As pessoas que mencionam Paulo Gustavo no Twitter ficaram bem mais raivosas em relação ao governo Bolsonaro depois da morte do ator. Antes da morte, em 4 de maio, estes perfis faziam postagens contra o presidente numa taxa média de 51,7%; após, a média passou para quase 70%.

Os dados são de um levantamento da consultoria em redes sociais Quaest.

“Chama a atenção que um fenômeno pop como Paulo Gustavo tenha causado uma influência no sentimento político da sociedade, um efeito significativo. Isso é típico dessa era, em que mais do que conteúdo as pessoas estão atrás de entretenimento”, diz Felipe Nunes, diretor da Quaest e autor do estudo.

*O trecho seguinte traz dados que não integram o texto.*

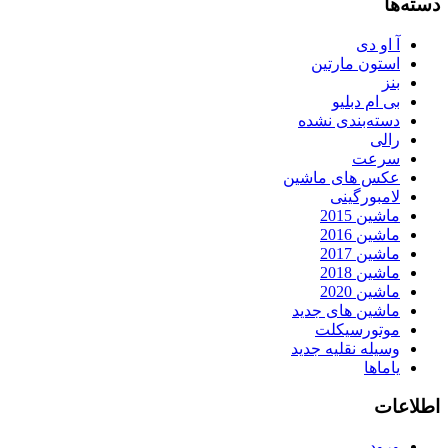
دسته‌ها
آ او دی
استون مارتین
بنز
بی ام دبلیو
دسته‌بندی نشده
رالی
سرعت
عکس های ماشین
لامبورگینی
ماشین 2015
ماشین 2016
ماشین 2017
ماشین 2018
ماشین 2020
ماشین های جدید
موتورسیکلت
وسیله نقلیه جدید
یاماها
اطلاعات
ورود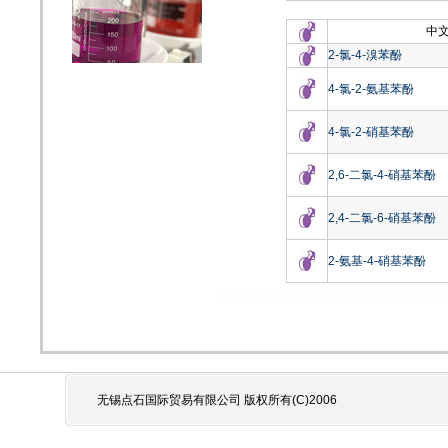
中
2-氯-4-溴苯酚
4-氯-2-氨基苯酚
4-氯-2-硝基苯酚
2,6-二氯-4-硝基苯酚
2,4-二氯-6-硝基苯酚
2-氨基-4-硝基苯酚
无锡点石国际贸易有限公司 版权所有(C)2006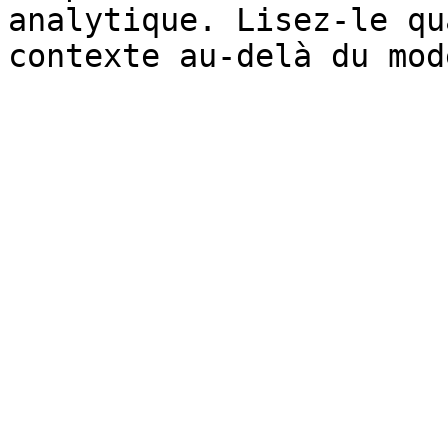
analytique. Lisez-le qu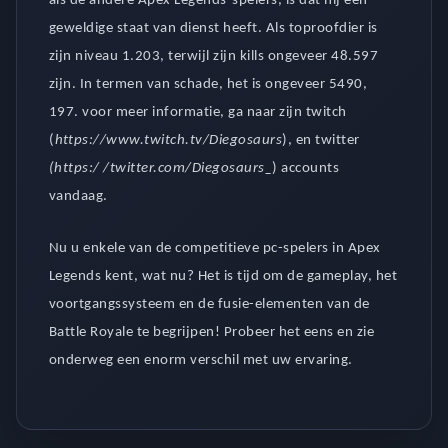
als de andere Apex Legends-spelers, is dat hij een
geweldige staat van dienst heeft. Als toproofdier is
zijn niveau 1.203, terwijl zijn kills ongeveer 48.597
zijn. In termen van schade, het is ongeveer 5490,
197. voor meer informatie, ga naar zijn twitch
(
https://www.twitch.tv/Diegosaurs
), en twitter
(https:/ /twitter.com/Diegosaurs_
) accounts
vandaag.
Nu u enkele van de competitieve pc-spelers in Apex
Legends kent, wat nu? Het is tijd om de gameplay, het
voortgangssysteem en de fusie-elementen van de
Battle Royale te begrijpen! Probeer het eens en zie
onderweg een enorm verschil met uw ervaring.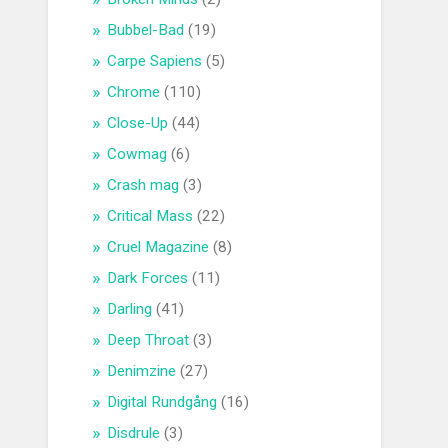
Bubbel-Bad
(19)
Carpe Sapiens
(5)
Chrome
(110)
Close-Up
(44)
Cowmag
(6)
Crash mag
(3)
Critical Mass
(22)
Cruel Magazine
(8)
Dark Forces
(11)
Darling
(41)
Deep Throat
(3)
Denimzine
(27)
Digital Rundgång
(16)
Disdrule
(3)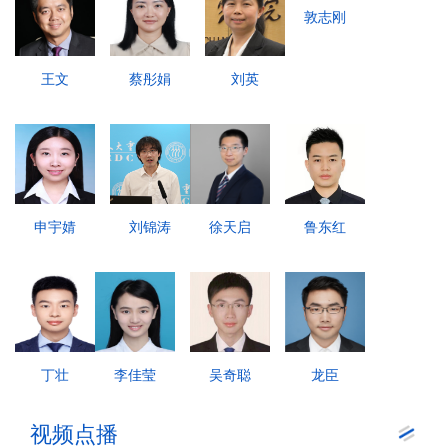
敦志刚
王文
蔡彤娟
刘英
申宇婧
刘锦涛
徐天启
鲁东红
丁壮
李佳莹
吴奇聪
龙臣
视频点播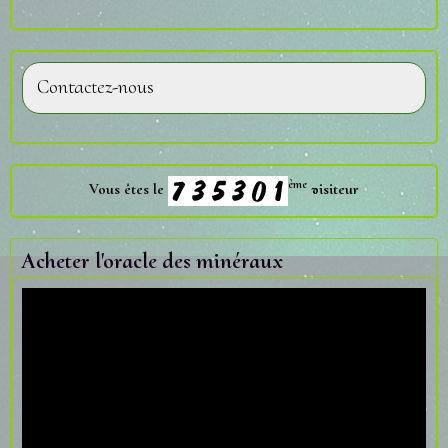
Contactez-nous
ème
Vous êtes le
visiteur
Acheter l'oracle des minéraux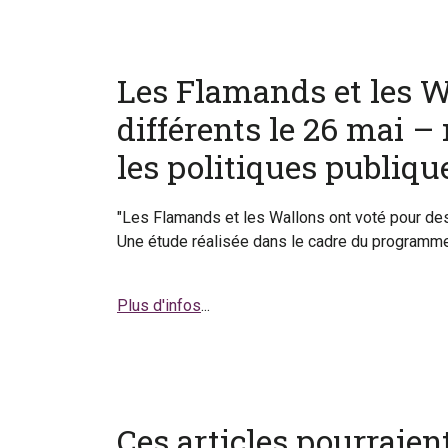
Les Flamands et les W
différents le 26 mai –
les politiques publiqu
"Les Flamands et les Wallons ont voté pour des 
Une étude réalisée dans le cadre du programme
Plus d'infos
...
Ces articles pourraie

Segundo Nunes, a sociedade vive hoje a era da política pop. “Ninguém para para assistir uma conversa civilizada entre duas lideranças. As pessoas param para assistir à lacração, à mitagem.”

O pico do sentimento de raiva foi em 5 de maio, dia seguinte à morte do comediante por Covid-19, no Rio de Janeiro, quando quase 75% das postagens sobre Bolsonaro tinham tom negativo nos 1,3 milhão de perfis que citaram Paulo Gustavo. O total de menções ao ator no Twitter, naquele dia, foi de cerca de 8,6 milhões.

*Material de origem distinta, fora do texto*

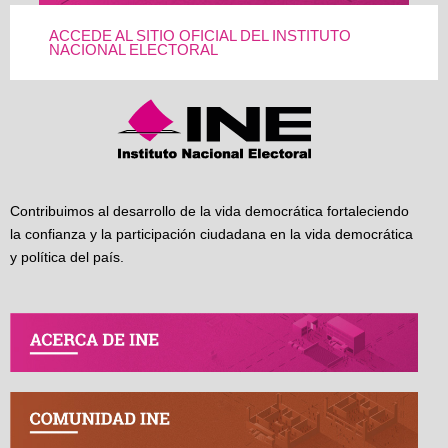
ACCEDE AL SITIO OFICIAL DEL INSTITUTO
NACIONAL ELECTORAL
Contribuimos al desarrollo de la vida democrática fortaleciendo
la confianza y la participación ciudadana en la vida democrática
y política del país.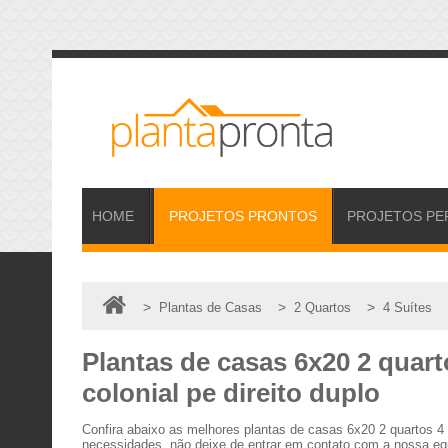
HOME
PROJETOS
PRONTOS
PROJETOS
PE
>
>
>
Plantas de Casas
2 Quartos
4 Suítes
Plantas de casas 6x20 2 quart
colonial pe direito duplo
Confira abaixo as melhores plantas de casas 6x20 2 quartos 4
necessidades, não deixe de entrar em contato com a nossa equ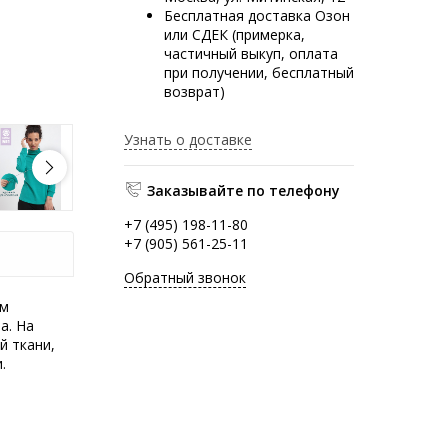
Бесплатная доставка Озон
или СДЕК (примерка,
частичный выкуп, оплата
при получении, бесплатный
возврат)
Узнать о доставке
Заказывайте по телефону
+7 (495) 198-11-80
+7 (905) 561-25-11
Обратный звонок
ем
а. На
й ткани,
.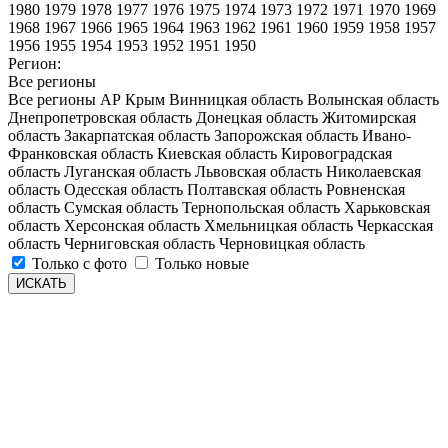
1980
1979
1978
1977
1976
1975
1974
1973
1972
1971
1970
1969
1968
1967
1966
1965
1964
1963
1962
1961
1960
1959
1958
1957
1956
1955
1954
1953
1952
1951
1950
Регион:
Все регионы
Все регионы
АР Крым
Винницкая область
Волынская область
Днепропетровская область
Донецкая область
Житомирская
область
Закарпатская область
Запорожская область
Ивано-
Франковская область
Киевская область
Кировоградская
область
Луганская область
Львовская область
Николаевская
область
Одесская область
Полтавская область
Ровненская
область
Сумская область
Тернопольская область
Харьковская
область
Херсонская область
Хмельницкая область
Черкасская
область
Черниговская область
Черновицкая область
Только с фото
Только новые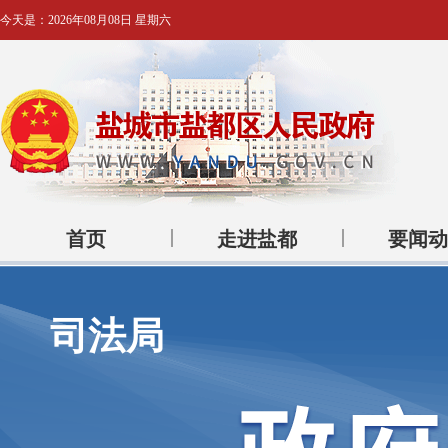
今天是：
2026年08月08日 星期六
首页
走进盐都
要闻动
司法局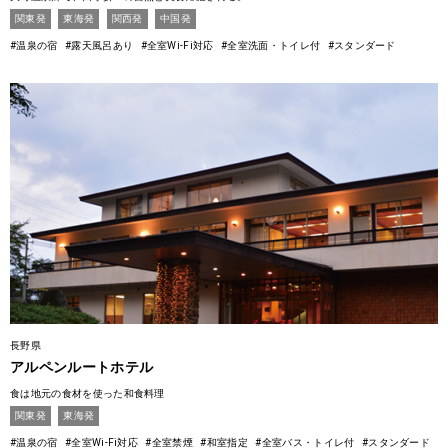
関東発
東海発
関西発
中国発
#温泉の宿
#露天風呂あり
#全室Wi-Fi対応
#全室洗面・トイレ付
#スタンダード
長野県
アルペンルートホテル
食は地元の食材を使った和食料理
関東発
東海発
#温泉の宿
#全室Wi-Fi対応
#全室禁煙
#和室指定
#全室バス・トイレ付
#スタンダード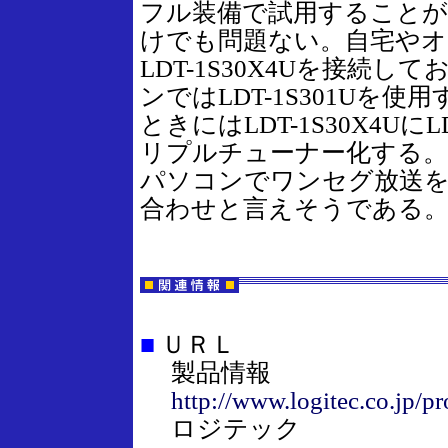
フル装備で試用することが
けでも問題ない。自宅や
LDT-1S30X4Uを接続
ンではLDT-1S301Uを
ときにはLDT-1S30X4Uに
リプルチューナー化する
パソコンでワンセグ放送を
合わせと言えそうである
■
ＵＲＬ
製品情報
http://www.logitec.co.jp/p
ロジテック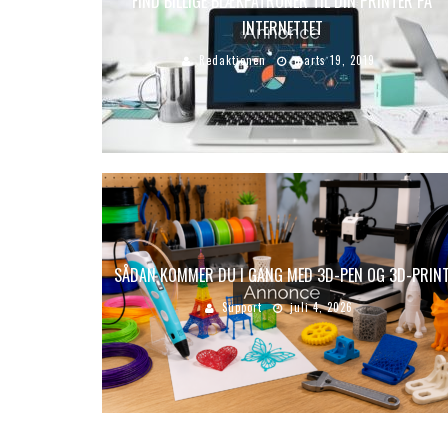
FIND BILLIGE BLÆKPATRONER TIL DIN PRINTER PÅ
INTERNETTET
Redaktionen
marts 19, 2019
SÅDAN KOMMER DU I GANG MED 3D-PEN OG 3D-PRIN
Support
juli 4, 2026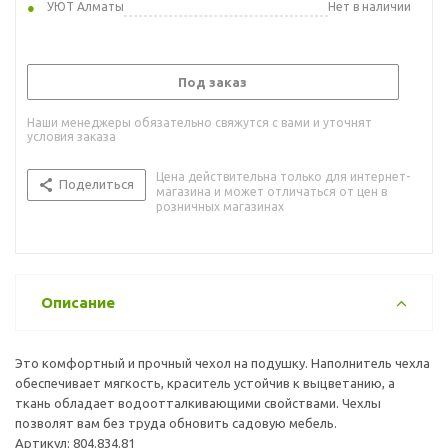
УЮТ Алматы
Нет в наличии
Под заказ
Наши менеджеры обязательно свяжутся с вами и уточнят
условия заказа
Цена действительна только для интернет-
Поделиться
магазина и может отличаться от цен в
розничных магазинах
Описание
Это комфортный и прочный чехол на подушку. Наполнитель чехла
обеспечивает мягкость, краситель устойчив к выцветанию, а
ткань обладает водоотталкивающими свойствами. Чехлы
позволят вам без труда обновить садовую мебель.
Артикул: 804.834.81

O estudo foi feito entre 1º de março e 10 de maio. Após identificar todas as menções a Paulo Gustavo no Twitter, o cientista capturou todas as postagens de perfis que citaram o ator neste intervalo de tempo. Em seguida, separou os tuítes sobre Bolsonaro e excluiu os demais.

Depois, classificou estas postagens em positivas e negativas para ter o resultado.

Após a morte do ator, aos 42 anos e no auge da carreira, uma série de manifestações nas redes sociais afirmavam que sua partida poderia ter sido evitada, pois ele morreu de uma doença para a qual já existe vacina.

Estas postagens geralmente vinham acompanhadas de críticas à política de enfrentamento à Covid por parte do governo federal, citando a lentidão da vacinação —ainda não há previsão para que a faixa etária do ator seja imunizada no Brasil.